When I became inside counsel for a commercial bank in 1977, I never imagined the changes coming to the industry or that it would be front and center 30 years later in the most serious economic crisis since the Great Depression. I have been thinking about how regulatory changes over these three decades may have contributed to our current predicament, and what lessons can be learned.
Commercial banking was fairly simple in the 1970s. Banks were generally hemmed in by the Douglas Amendment of the Bank Holding Company Act to branching in a single state. On the product side, they were regulated most notably by the Depression-era Glass-Steagall Act. Banks made bread-and-butter loans to consumers and businesses and offered deposits subject to mandated maximum rates of interest.
But bankers weren't happy in those seemingly halcyon days.
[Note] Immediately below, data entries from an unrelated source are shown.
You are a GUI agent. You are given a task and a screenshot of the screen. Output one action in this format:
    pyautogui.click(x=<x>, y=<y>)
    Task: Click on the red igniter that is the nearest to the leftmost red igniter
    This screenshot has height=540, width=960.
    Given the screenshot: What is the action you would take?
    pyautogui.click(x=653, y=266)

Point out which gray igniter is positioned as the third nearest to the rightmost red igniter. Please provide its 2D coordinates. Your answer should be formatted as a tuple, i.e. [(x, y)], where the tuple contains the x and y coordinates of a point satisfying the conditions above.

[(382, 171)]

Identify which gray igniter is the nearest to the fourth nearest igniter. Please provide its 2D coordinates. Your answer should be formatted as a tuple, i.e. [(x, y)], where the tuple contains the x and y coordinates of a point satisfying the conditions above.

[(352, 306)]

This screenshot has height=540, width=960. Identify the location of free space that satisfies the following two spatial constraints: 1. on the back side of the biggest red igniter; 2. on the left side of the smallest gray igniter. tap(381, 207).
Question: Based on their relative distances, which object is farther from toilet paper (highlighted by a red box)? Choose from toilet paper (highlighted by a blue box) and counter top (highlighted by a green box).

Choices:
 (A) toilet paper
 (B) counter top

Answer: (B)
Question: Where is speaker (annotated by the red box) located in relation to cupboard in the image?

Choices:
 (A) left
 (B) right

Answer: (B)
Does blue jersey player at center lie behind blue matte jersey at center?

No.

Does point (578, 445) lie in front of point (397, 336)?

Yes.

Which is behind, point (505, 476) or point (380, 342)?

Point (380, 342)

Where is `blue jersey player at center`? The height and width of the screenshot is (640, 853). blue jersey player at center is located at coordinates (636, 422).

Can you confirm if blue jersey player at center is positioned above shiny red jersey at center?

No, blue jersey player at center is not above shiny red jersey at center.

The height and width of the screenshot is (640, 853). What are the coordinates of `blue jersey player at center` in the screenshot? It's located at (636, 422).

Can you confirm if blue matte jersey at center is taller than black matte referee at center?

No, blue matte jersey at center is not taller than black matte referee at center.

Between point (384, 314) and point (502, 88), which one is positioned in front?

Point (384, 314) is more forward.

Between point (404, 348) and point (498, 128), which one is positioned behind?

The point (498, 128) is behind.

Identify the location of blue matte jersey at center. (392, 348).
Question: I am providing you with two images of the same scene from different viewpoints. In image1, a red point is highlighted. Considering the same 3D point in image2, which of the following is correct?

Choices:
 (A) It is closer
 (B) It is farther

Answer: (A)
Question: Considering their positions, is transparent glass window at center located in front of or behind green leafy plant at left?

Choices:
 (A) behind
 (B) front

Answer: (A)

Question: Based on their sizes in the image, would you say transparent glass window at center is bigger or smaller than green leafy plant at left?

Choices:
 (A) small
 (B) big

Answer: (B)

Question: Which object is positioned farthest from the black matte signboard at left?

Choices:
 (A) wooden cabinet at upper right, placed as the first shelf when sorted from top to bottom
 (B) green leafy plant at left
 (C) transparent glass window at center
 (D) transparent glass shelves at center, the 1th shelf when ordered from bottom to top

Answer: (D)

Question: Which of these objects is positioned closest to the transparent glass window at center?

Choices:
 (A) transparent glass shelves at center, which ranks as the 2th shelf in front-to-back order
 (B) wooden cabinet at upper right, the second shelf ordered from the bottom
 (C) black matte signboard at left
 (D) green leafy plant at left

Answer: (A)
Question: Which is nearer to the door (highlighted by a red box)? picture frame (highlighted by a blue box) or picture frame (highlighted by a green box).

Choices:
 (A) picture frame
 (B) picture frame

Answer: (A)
Large, comparatively unregulated investment banks were peeling off their most profitable customers, offering deposit-type instruments without rate caps, and underwriting debt for the best corporate customers.
And so began what I consider the two major trends of these past three decades. At first the assault was not direct, but more nuanced. With respect to geography, banks attempted to work within the language of existing federal law. A number of state legislatures, particularly in New England, passed bills allowing regional bank holding company mergers.
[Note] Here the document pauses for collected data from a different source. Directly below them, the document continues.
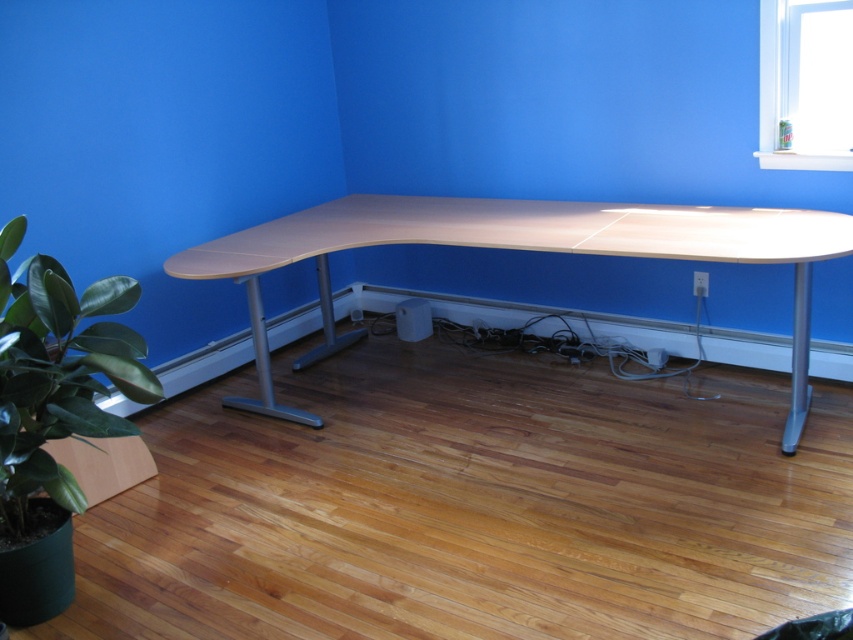 Does point (190, 260) lie behind point (776, 26)?

Yes, it is.

Measure the distance between light wood/wooden table at center and clear glass window at upper right.

light wood/wooden table at center and clear glass window at upper right are 31.87 inches apart.

Where is `light wood/wooden table at center`? The width and height of the screenshot is (853, 640). light wood/wooden table at center is located at coordinates (521, 250).

Locate an element on the screen. The width and height of the screenshot is (853, 640). light wood/wooden table at center is located at coordinates (521, 250).

Can you confirm if light wood/wooden table at center is positioned to the left of green rubbery plant at lower left?

Incorrect, light wood/wooden table at center is not on the left side of green rubbery plant at lower left.

Where is `light wood/wooden table at center`? This screenshot has width=853, height=640. light wood/wooden table at center is located at coordinates (521, 250).

From the picture: Is green rubbery plant at lower left taller than clear glass window at upper right?

Yes.

Can you confirm if green rubbery plant at lower left is shorter than clear glass window at upper right?

No, green rubbery plant at lower left is not shorter than clear glass window at upper right.

You are a GUI agent. You are given a task and a screenshot of the screen. Output one action in this format:
    pyautogui.click(x=<x>, y=<y>)
    Task: Click on the green rubbery plant at lower left
    Image resolution: width=853 pixels, height=640 pixels.
    Given the screenshot: What is the action you would take?
    pyautogui.click(x=57, y=374) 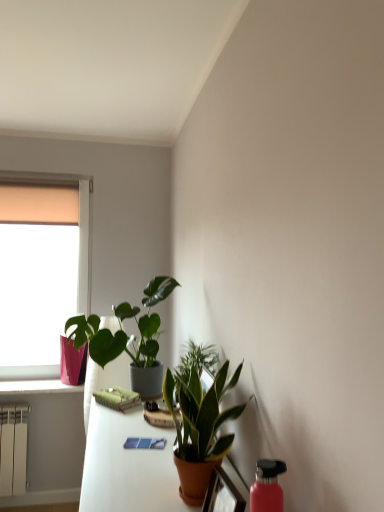 Question: From the image's perspective, is pink glossy flowerpot at lower left above or below orange fabric curtain at upper left?

Choices:
 (A) above
 (B) below

Answer: (B)

Question: Does point (67, 373) appear closer or farther from the camera than point (11, 194)?

Choices:
 (A) farther
 (B) closer

Answer: (B)

Question: Considering the real-world distances, which object is closest to the matte orange pot at lower center?

Choices:
 (A) pink matte water bottle at lower right
 (B) terracotta ceramic table at center
 (C) orange fabric curtain at upper left
 (D) pink plastic window sill at left
 (E) green matte plant at upper center, which ranks as the second houseplant in right-to-left order

Answer: (A)

Question: Considering the real-world distances, which object is closest to the matte orange pot at lower center?

Choices:
 (A) orange fabric curtain at upper left
 (B) matte pink vase at left
 (C) pink matte water bottle at lower right
 (D) pink plastic window sill at left
 (E) green glossy houseplant at center, the second houseplant from the left

Answer: (E)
The so-called New England Compact was immediately subject to a legal challenge that worked its way up to the U.S. Supreme Court, which validated the compact in 1985. What followed was a spate of mergers in New England. States in other regions were passing legislation allowing their own compacts. Congress had to face facts on the ground, and in the early 1990s passed the Riegle-Neal Act, which essentially opened up nationwide interstate banking.
Simultaneously, product diversification was also moving along. In this case bank regulators played a role in helping commercial banks compete with their less-regulated Wall Street cousins. Competitive money market accounts were permitted by the Federal Reserve, the Office of the Comptroller of the Currency became more liberal in its definition of "banking," and in 1987 the Fed permitted bank holding companies limited rights to engage in investment banking activities.
Once again Congress was forced to recognize facts on the ground, and the passage of the Gramm-Leach-Bliley Act in 1999 allowed bank holding companies, through affiliates, to engage in most activities held to be financial in nature. Investments banks could do the same and own commercial banks; however, it was not until the current crisis that they were willing to accept this status and the heavy supervision and capital requirement it entails. Thus commercial bankers had largely achieved their long-standing goal of being more like investment bankers.
What insight can be gleaned from this very compressed history of two secular banking trends of the past 30 years? It is my feeling that geographical growth worked quite well. Combined with leaps in technology, large banks have been able to offer more innovative products (in some cases maybe too innovative) and remote banking facilities are now ubiquitous, greatly adding to customer convenience. While community banks will continue to survive, today the larger borrowing customers have more options than just money-center banks. Of course the creation of trillion-dollar institutions has also exacerbated the issue of "too big to fail."
The history of product diversification is more checkered. Commercial banks did get into investment banking and made some of the same bad bets that laid low such venerable institutions as Lehman Brothers, Bear Sterns and even Merrill Lynch. Yet in the end it was the commercial banks, troubled though they were, that had the wherewithal to rescue Merrill and Bear Stearns. And the only two remaining large investment banks — Goldman Sachs and Morgan Stanley — voluntarily submitted to bank holding company regulation. Therefore, I disagree with those who say that the passage of Gramm-Leach-Bliley is the cause of all our current problems, though failures of regulatory oversight were an important part of the equation.
So what now? We are not going back to Glass-Steagall or limited interstate branching. Clearly some regulatory consolidation is in order, and the proposed merger of the Office of Thrift Supervision into the Office of the Comptroller of the Currency is a good first step. On the other hand, the replacement of one agency with another devoted to consumer protection is probably not necessary. The regulators just need to put a higher priority on the consumer and make sure that like products are all governed by the same rules.
The current crisis did not occur because we had too many regulators; but rather, because none of them appreciated the accident waiting to happen in the subprime mortgage arena. So the creation of a systemic risk council or bestowing these powers on the Fed is generally a good idea. Hopefully this will enable regulators to recognize and circumvent the next crisis before it occurs.
As for bankers (or bank lawyers), a little more humility please. Just because you are a great commercial banker does not automatically qualify you to be an investment banking guru. Better to strive to be best at what you are than to try to be something that you are not.